[Commenting note: I will be deleting any comments that say that it’s hot or kinky or fun when women are treated as if they are only for sex. See section two here.]
I mostly don’t use the word “sexual objectification.” Some people interpret “sexual objectification” to mean “sexual attraction”, which makes the conversation frustrating. Other people aren’t sufficiently Kantian to buy the assumptions of the concept, and I don’t want to debate Kantianism vs. utilitarianism every time I talk about sexual ethics. So even if I’m thinking “objectification”, it’s easier to use a whole sentence to say the thing I mean.
But I think the history of the concept is really fascinating and reveals a lot about what we think about sex. So here is a brief, selective, opinionated history of what people mean when they say “objectification.”
Kant
The origin of the concept of “objectification” is Immanuel Kant.1 To Kant, people needed to always be treated as an end in themselves and never as a means. This is a very subtle concept, and I think the best definition is made by example:
END: Nuturing and supporting your child’s authentic interest in the piano (which might include getting them to practice when they don’t feel like it).
MEANS: Forcing your child to play piano even though they hate it, because you want to show off your musical prodigy to other parents so they think you’re a good parent with impressive children.
END: Politely saying “excuse me, I actually ordered a decaf coffee, could I get a replacement?” because you respect the barista as a person.
MEANS: Politely saying “excuse me, I actually ordered a decaf coffee, could I get a replacement?” because you think it’s the best way to get a replacement, and you’d curse them out if you thought that would work better.
END: Selling products that help people.
MEANS: Being deceptive about your product so people who wouldn’t benefit from it buy it.
END: Saying that overpopulation is a problem, so it’s good to give women access to contraceptives.
MEANS: Saying that overpopulation is a problem, so it’s bad to prevent small children from dying of malaria.
END: Spending time with someone you genuinely like.
MEANS: Pretending to like someone who annoys you so they’ll invite you to their parties so you can feel cool because you’re invited to selective parties.
END: Hiring someone to work at your company; giving them reasonable hours, a fair wage, and good working conditions; not going back on your word or misleading them about the job; communicating with them respectfully and compassionately.
MEANS: Kidnapping someone; threatening them with violence if they don’t pick cotton from your fields; giving them inadequate food and shelter to save money; forcibly separating them from their children so you can earn more.
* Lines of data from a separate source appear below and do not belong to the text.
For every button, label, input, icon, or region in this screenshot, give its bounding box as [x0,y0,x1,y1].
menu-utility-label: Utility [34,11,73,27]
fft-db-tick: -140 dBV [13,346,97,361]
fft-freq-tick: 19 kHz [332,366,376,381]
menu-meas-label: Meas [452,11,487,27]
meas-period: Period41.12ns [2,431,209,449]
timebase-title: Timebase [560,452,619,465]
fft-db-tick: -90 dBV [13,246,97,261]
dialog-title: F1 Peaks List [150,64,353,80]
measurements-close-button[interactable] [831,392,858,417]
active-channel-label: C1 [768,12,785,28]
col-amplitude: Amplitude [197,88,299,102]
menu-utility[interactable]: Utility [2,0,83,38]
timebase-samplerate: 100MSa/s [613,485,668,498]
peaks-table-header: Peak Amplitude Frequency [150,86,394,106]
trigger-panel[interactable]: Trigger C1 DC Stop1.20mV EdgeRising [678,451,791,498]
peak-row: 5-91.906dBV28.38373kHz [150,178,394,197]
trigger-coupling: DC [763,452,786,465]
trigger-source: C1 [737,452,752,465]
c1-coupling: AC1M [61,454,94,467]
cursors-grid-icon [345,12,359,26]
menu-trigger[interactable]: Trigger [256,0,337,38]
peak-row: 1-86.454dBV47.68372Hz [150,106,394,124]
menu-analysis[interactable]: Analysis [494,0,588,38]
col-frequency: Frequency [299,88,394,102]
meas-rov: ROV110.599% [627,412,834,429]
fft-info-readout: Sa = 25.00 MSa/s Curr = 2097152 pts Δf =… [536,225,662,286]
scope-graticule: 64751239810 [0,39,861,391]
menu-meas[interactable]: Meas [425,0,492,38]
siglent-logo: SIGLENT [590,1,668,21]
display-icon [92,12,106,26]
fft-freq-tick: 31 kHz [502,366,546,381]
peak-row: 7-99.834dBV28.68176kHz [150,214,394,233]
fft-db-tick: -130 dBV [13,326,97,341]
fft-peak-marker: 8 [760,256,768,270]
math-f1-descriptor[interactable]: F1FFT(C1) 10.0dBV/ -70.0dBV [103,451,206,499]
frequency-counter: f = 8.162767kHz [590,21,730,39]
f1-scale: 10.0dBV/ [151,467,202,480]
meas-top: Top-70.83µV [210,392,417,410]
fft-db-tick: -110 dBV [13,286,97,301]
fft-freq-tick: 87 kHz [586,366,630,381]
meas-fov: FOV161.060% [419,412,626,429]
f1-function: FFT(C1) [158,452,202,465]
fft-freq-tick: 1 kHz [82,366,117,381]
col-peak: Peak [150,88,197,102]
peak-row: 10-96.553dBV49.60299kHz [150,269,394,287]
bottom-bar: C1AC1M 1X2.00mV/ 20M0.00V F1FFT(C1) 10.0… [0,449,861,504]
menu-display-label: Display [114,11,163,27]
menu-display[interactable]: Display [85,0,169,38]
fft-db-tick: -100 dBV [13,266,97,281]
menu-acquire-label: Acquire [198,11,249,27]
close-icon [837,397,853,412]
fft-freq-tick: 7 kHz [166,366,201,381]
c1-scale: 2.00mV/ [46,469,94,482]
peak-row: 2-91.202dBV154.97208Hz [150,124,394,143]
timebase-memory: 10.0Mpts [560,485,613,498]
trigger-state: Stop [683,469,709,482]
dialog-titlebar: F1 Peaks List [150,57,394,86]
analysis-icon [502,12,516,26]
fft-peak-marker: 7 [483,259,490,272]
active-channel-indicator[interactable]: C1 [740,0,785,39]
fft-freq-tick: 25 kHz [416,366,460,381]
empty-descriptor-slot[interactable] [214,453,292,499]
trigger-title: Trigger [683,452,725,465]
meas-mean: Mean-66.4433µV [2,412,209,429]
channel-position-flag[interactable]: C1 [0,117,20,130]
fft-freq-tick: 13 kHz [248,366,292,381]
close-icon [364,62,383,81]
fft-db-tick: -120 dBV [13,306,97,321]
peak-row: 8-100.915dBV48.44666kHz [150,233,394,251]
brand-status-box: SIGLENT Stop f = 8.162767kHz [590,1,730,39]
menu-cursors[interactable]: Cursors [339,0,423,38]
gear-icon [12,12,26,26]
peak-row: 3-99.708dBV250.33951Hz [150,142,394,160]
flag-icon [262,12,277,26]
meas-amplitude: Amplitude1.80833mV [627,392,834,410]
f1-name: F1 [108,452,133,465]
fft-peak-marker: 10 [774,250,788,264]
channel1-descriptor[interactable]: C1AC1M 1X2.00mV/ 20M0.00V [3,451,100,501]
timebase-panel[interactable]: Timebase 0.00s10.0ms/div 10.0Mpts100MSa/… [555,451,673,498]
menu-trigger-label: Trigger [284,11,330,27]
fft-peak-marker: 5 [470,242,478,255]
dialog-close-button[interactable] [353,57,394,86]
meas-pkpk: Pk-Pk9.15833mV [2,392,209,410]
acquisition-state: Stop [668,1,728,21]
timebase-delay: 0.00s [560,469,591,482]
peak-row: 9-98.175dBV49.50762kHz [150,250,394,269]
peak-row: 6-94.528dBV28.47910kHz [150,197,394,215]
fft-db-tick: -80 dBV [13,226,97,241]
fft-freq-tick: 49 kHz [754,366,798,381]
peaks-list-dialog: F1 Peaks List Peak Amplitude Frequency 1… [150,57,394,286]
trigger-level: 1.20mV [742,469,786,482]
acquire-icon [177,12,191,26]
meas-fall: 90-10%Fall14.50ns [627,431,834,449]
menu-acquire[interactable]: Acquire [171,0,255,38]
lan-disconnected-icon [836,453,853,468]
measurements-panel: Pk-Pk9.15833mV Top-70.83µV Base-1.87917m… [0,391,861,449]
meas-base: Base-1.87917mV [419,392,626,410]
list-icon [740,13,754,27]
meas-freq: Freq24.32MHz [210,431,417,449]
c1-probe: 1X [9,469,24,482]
Treating someone as a means is called “objectification” because you are literally treating them like an object. A knife is good if it cuts, and bad if it doesn’t cut; similarly, a child is good if she gives you status among other parents and bad if she doesn’t, a barista is good if she gives you the right coffee and bad if she doesn’t, an enslaved person is good if she picks cotton and bad if she doesn’t. You don’t care about the child’s or barista’s or enslaved person’s feelings or needs or goals, the same way you don’t think about the knife’s feelings or needs or goals.
Without going too deeply into matters of metaethics, nearly everyone agrees that there are some ways you shouldn’t treat other people: you shouldn’t kill people or commit fraud or pretend to be friends with people you actually don’t like or be rude to service workers. I claim that, much of the time, when Alice treats Bob in ways that a person shouldn’t be treated, it’s because she’s not really thinking of Bob as a person who deserves to be treated a certain way. She’s thinking of him the same way she’d think of a Lamborghini or a self-checkout kiosk or a cotton picking machine.
Kant was very suspicious of sexual desire. To Kant, the overwhelming pleasure of sexuality drives out all attention to the partner as a person with their own feelings and needs; we’re focused only on what we feel in our own bodies. Similarly, while having sex, people want sexual pleasure so badly that it’s basically impossible to treat one’s sexual partners as autonomous beings capable of self-determination. Not only that, but when orgasming people generally are a bit too distracted to be rational, autonomous beings with inherent dignity: by seeking sexual pleasure, you’re turning yourself into an animal, an object. Masturbation, thus, is harming yourself by making yourself an object for no good reason.
The only solution is to reserve all sexuality for monogamous marriage in which you want to have children. Hopefully, you will have to pay enough attention to your partner’s personhood the rest of the time that it minimizes the harm of sex. And the desire to conceive children is powerful enough that it justifies the inherently dangerous nature of sexual desire.
Second-Wave Radical Feminists
In this section I’ll mostly discuss Catherine MacKinnon and Andrea Dworkin,2 famously “sex-negative” feminists who are significantly more pro-sex than Immanual Kant.